Searching for Optimal Subword Tokenization in Cross-domain NER

Authors: Ruotian Ma, Yiding Tan, Xin Zhou, Xuanting Chen, Di Liang, Sirui Wang, Wei Wu, Tao Gui

IJCAI 2022 | Conference PDF | Archive PDF | Plain Text | LLM Run Details

Reproducibility Variable Result LLM Response
Research Type Experimental Experimental results show the effectiveness of the proposed method based on BERT-tagger on four benchmark NER datasets.

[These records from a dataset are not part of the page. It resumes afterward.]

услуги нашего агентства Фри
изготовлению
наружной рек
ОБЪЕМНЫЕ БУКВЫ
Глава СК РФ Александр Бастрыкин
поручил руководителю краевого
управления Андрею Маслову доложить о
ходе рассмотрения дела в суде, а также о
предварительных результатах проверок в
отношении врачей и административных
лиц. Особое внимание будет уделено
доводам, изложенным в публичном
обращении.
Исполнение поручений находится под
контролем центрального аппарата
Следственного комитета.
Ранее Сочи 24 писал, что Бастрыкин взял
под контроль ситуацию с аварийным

Researcher Affiliation Collaboration 1School of Computer Science, Fudan University, Shanghai, China 2Institute of Modern Languages and Linguistics, Fudan University, Shanghai, China 3Meituan Inc., Beijing, China
Pseudocode No The paper describes the approach using mathematical formulations and descriptive text, but does not include any explicitly labeled pseudocode or algorithm blocks.
Open Source Code Yes Our code is available at https://github.com/rtmaww/X-Piece.

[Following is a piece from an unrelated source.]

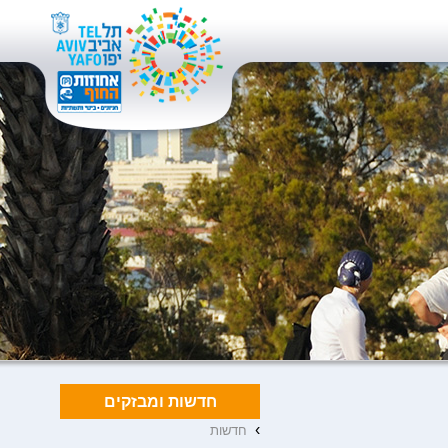
חדשות ומבזקים
›
חדשות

Open Datasets Yes We conduct experiments on four commonly used NER datasets from different domains: Co NLL 03 from the newswire domain, Twitter from the social media domain, Webpages from the web domain, and Onto Notes 5.0
Dataset Splits No Table 1 lists 'Train' and 'Test' dataset sizes (e.g., 'Co NLL 03 News 3 14.0k 3.5k'), but there is no explicit mention of validation set sizes or how they were obtained/used for reproduction.
Hardware Specification Yes Specifically, we test the computation time against different corpus size on Intel Xeon Platinum 8260, 2.40GHz.

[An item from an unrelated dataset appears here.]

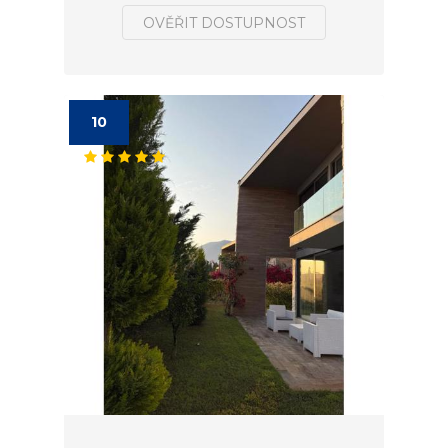
OVĚŘIT DOSTUPNOST
10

Software Dependencies No The paper mentions using 'Huggingface' and 'Mind Spore' as implementation frameworks, but does not provide specific version numbers for any software dependencies.
Experiment Setup No The paper describes the models and datasets used but does not provide specific details on experimental setup parameters such as hyperparameters (e.g., learning rate, batch size, number of epochs) or optimizer settings in the main text.